■ **Exercise brief**
Print out the entries exactly, and include each one.

(Bounding box prediction data)

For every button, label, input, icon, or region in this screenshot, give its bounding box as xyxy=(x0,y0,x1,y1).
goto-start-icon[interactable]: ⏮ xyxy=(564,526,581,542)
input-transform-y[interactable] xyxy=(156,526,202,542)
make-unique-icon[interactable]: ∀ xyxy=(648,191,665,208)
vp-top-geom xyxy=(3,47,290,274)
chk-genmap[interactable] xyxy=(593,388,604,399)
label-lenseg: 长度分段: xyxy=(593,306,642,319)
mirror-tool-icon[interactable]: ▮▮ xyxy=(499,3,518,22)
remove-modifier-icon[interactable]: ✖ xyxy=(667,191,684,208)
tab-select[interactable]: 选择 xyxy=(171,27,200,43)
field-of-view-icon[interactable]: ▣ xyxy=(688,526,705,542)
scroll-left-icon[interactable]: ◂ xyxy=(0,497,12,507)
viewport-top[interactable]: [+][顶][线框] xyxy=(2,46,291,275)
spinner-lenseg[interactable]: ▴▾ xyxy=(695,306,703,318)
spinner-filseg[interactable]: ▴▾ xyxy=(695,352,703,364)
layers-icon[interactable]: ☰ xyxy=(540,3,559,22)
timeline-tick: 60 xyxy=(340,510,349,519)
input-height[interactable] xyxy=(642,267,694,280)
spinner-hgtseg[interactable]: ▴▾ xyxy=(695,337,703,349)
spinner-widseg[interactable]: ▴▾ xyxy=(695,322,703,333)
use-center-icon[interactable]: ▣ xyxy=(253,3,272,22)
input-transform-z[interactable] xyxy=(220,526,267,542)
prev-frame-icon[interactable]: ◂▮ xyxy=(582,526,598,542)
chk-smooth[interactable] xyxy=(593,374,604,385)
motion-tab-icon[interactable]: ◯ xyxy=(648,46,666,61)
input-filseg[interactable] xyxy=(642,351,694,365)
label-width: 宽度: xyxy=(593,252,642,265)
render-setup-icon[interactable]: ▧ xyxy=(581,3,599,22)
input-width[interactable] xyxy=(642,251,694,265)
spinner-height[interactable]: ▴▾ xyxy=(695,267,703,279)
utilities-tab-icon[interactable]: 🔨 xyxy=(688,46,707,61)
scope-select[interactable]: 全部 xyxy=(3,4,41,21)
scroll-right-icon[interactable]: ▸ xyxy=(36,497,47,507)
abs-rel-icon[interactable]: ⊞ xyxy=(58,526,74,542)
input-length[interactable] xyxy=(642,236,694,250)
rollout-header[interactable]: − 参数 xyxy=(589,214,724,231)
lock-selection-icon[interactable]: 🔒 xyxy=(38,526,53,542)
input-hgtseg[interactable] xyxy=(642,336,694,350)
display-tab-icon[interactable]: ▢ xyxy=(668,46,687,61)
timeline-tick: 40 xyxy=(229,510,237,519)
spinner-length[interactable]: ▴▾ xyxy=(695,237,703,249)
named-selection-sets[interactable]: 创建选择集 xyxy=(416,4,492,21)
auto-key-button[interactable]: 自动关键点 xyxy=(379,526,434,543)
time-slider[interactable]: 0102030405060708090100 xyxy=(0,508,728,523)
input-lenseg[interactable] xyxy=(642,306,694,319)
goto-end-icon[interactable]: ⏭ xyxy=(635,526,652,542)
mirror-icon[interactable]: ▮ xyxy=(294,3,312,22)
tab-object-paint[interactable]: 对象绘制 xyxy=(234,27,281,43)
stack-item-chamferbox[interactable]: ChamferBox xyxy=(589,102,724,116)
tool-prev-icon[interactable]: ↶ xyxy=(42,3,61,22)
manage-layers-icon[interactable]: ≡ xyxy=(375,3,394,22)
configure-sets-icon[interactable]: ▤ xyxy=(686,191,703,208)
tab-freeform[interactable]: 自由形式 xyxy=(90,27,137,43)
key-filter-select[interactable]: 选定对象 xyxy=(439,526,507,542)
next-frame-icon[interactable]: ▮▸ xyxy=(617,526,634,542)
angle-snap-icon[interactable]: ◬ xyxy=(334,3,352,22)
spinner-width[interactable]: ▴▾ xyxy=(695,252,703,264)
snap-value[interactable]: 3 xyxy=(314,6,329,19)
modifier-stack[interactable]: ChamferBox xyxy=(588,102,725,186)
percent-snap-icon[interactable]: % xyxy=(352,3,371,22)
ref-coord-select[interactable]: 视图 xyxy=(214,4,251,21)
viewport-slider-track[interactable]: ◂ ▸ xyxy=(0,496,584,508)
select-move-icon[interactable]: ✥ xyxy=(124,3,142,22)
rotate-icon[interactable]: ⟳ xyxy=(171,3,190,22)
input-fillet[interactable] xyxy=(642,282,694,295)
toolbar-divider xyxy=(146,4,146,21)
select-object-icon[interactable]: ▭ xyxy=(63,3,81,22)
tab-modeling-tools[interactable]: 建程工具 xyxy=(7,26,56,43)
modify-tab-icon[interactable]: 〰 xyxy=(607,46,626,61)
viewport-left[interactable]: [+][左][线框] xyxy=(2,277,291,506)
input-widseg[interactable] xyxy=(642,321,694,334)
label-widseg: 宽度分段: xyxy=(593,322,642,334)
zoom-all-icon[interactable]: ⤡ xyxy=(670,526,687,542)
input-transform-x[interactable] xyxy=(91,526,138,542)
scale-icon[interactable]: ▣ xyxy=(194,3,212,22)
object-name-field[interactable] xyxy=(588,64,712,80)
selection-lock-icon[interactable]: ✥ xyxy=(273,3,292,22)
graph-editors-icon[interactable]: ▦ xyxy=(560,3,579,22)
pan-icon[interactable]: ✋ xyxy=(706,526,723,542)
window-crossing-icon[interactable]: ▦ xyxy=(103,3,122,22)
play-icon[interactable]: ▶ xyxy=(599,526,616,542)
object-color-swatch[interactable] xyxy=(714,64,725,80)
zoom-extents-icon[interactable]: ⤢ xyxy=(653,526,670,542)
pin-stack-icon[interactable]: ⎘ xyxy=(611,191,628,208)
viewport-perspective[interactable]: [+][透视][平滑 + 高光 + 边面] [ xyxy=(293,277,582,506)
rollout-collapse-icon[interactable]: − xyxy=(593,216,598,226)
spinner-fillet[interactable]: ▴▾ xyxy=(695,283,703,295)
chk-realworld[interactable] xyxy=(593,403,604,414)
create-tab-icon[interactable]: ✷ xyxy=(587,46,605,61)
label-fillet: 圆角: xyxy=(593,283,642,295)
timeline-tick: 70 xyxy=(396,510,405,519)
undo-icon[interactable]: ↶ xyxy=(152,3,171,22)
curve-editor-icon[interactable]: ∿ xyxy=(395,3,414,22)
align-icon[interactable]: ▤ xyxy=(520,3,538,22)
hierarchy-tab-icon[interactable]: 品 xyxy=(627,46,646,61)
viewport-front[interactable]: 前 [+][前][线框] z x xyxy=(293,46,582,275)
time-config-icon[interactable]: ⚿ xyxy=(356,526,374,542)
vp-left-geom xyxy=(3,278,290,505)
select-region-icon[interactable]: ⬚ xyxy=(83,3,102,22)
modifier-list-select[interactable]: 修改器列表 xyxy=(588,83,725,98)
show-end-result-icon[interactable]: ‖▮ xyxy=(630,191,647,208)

■ **Task result**
For every button, label, input, icon, or region in this screenshot, give its bounding box as xyxy=(x0,y0,x1,y1).
goto-start-icon[interactable]: ⏮ xyxy=(564,526,581,542)
input-transform-y[interactable] xyxy=(156,526,202,542)
make-unique-icon[interactable]: ∀ xyxy=(648,191,665,208)
vp-top-geom xyxy=(3,47,290,274)
chk-genmap[interactable] xyxy=(593,388,604,399)
label-lenseg: 长度分段: xyxy=(593,306,642,319)
mirror-tool-icon[interactable]: ▮▮ xyxy=(499,3,518,22)
remove-modifier-icon[interactable]: ✖ xyxy=(667,191,684,208)
tab-select[interactable]: 选择 xyxy=(171,27,200,43)
field-of-view-icon[interactable]: ▣ xyxy=(688,526,705,542)
scroll-left-icon[interactable]: ◂ xyxy=(0,497,12,507)
viewport-top[interactable]: [+][顶][线框] xyxy=(2,46,291,275)
spinner-lenseg[interactable]: ▴▾ xyxy=(695,306,703,318)
spinner-filseg[interactable]: ▴▾ xyxy=(695,352,703,364)
layers-icon[interactable]: ☰ xyxy=(540,3,559,22)
timeline-tick: 60 xyxy=(340,510,349,519)
input-height[interactable] xyxy=(642,267,694,280)
spinner-hgtseg[interactable]: ▴▾ xyxy=(695,337,703,349)
spinner-widseg[interactable]: ▴▾ xyxy=(695,322,703,333)
use-center-icon[interactable]: ▣ xyxy=(253,3,272,22)
input-transform-z[interactable] xyxy=(220,526,267,542)
prev-frame-icon[interactable]: ◂▮ xyxy=(582,526,598,542)
chk-smooth[interactable] xyxy=(593,374,604,385)
motion-tab-icon[interactable]: ◯ xyxy=(648,46,666,61)
input-filseg[interactable] xyxy=(642,351,694,365)
label-width: 宽度: xyxy=(593,252,642,265)
render-setup-icon[interactable]: ▧ xyxy=(581,3,599,22)
input-width[interactable] xyxy=(642,251,694,265)
spinner-height[interactable]: ▴▾ xyxy=(695,267,703,279)
utilities-tab-icon[interactable]: 🔨 xyxy=(688,46,707,61)
scope-select[interactable]: 全部 xyxy=(3,4,41,21)
scroll-right-icon[interactable]: ▸ xyxy=(36,497,47,507)
abs-rel-icon[interactable]: ⊞ xyxy=(58,526,74,542)
input-length[interactable] xyxy=(642,236,694,250)
rollout-header[interactable]: − 参数 xyxy=(589,214,724,231)
lock-selection-icon[interactable]: 🔒 xyxy=(38,526,53,542)
input-hgtseg[interactable] xyxy=(642,336,694,350)
display-tab-icon[interactable]: ▢ xyxy=(668,46,687,61)
timeline-tick: 40 xyxy=(229,510,237,519)
spinner-length[interactable]: ▴▾ xyxy=(695,237,703,249)
named-selection-sets[interactable]: 创建选择集 xyxy=(416,4,492,21)
auto-key-button[interactable]: 自动关键点 xyxy=(379,526,434,543)
time-slider[interactable]: 0102030405060708090100 xyxy=(0,508,728,523)
input-lenseg[interactable] xyxy=(642,306,694,319)
goto-end-icon[interactable]: ⏭ xyxy=(635,526,652,542)
mirror-icon[interactable]: ▮ xyxy=(294,3,312,22)
tab-object-paint[interactable]: 对象绘制 xyxy=(234,27,281,43)
stack-item-chamferbox[interactable]: ChamferBox xyxy=(589,102,724,116)
tool-prev-icon[interactable]: ↶ xyxy=(42,3,61,22)
manage-layers-icon[interactable]: ≡ xyxy=(375,3,394,22)
configure-sets-icon[interactable]: ▤ xyxy=(686,191,703,208)
tab-freeform[interactable]: 自由形式 xyxy=(90,27,137,43)
key-filter-select[interactable]: 选定对象 xyxy=(439,526,507,542)
next-frame-icon[interactable]: ▮▸ xyxy=(617,526,634,542)
angle-snap-icon[interactable]: ◬ xyxy=(334,3,352,22)
spinner-width[interactable]: ▴▾ xyxy=(695,252,703,264)
snap-value[interactable]: 3 xyxy=(314,6,329,19)
modifier-stack[interactable]: ChamferBox xyxy=(588,102,725,186)
percent-snap-icon[interactable]: % xyxy=(352,3,371,22)
ref-coord-select[interactable]: 视图 xyxy=(214,4,251,21)
viewport-slider-track[interactable]: ◂ ▸ xyxy=(0,496,584,508)
select-move-icon[interactable]: ✥ xyxy=(124,3,142,22)
rotate-icon[interactable]: ⟳ xyxy=(171,3,190,22)
input-fillet[interactable] xyxy=(642,282,694,295)
toolbar-divider xyxy=(146,4,146,21)
select-object-icon[interactable]: ▭ xyxy=(63,3,81,22)
tab-modeling-tools[interactable]: 建程工具 xyxy=(7,26,56,43)
modify-tab-icon[interactable]: 〰 xyxy=(607,46,626,61)
viewport-left[interactable]: [+][左][线框] xyxy=(2,277,291,506)
input-widseg[interactable] xyxy=(642,321,694,334)
label-widseg: 宽度分段: xyxy=(593,322,642,334)
zoom-all-icon[interactable]: ⤡ xyxy=(670,526,687,542)
input-transform-x[interactable] xyxy=(91,526,138,542)
scale-icon[interactable]: ▣ xyxy=(194,3,212,22)
object-name-field[interactable] xyxy=(588,64,712,80)
selection-lock-icon[interactable]: ✥ xyxy=(273,3,292,22)
graph-editors-icon[interactable]: ▦ xyxy=(560,3,579,22)
pan-icon[interactable]: ✋ xyxy=(706,526,723,542)
window-crossing-icon[interactable]: ▦ xyxy=(103,3,122,22)
play-icon[interactable]: ▶ xyxy=(599,526,616,542)
object-color-swatch[interactable] xyxy=(714,64,725,80)
zoom-extents-icon[interactable]: ⤢ xyxy=(653,526,670,542)
pin-stack-icon[interactable]: ⎘ xyxy=(611,191,628,208)
viewport-perspective[interactable]: [+][透视][平滑 + 高光 + 边面] [ xyxy=(293,277,582,506)
rollout-collapse-icon[interactable]: − xyxy=(593,216,598,226)
spinner-fillet[interactable]: ▴▾ xyxy=(695,283,703,295)
chk-realworld[interactable] xyxy=(593,403,604,414)
create-tab-icon[interactable]: ✷ xyxy=(587,46,605,61)
label-fillet: 圆角: xyxy=(593,283,642,295)
timeline-tick: 70 xyxy=(396,510,405,519)
undo-icon[interactable]: ↶ xyxy=(152,3,171,22)
curve-editor-icon[interactable]: ∿ xyxy=(395,3,414,22)
align-icon[interactable]: ▤ xyxy=(520,3,538,22)
hierarchy-tab-icon[interactable]: 品 xyxy=(627,46,646,61)
viewport-front[interactable]: 前 [+][前][线框] z x xyxy=(293,46,582,275)
time-config-icon[interactable]: ⚿ xyxy=(356,526,374,542)
vp-left-geom xyxy=(3,278,290,505)
select-region-icon[interactable]: ⬚ xyxy=(83,3,102,22)
modifier-list-select[interactable]: 修改器列表 xyxy=(588,83,725,98)
show-end-result-icon[interactable]: ‖▮ xyxy=(630,191,647,208)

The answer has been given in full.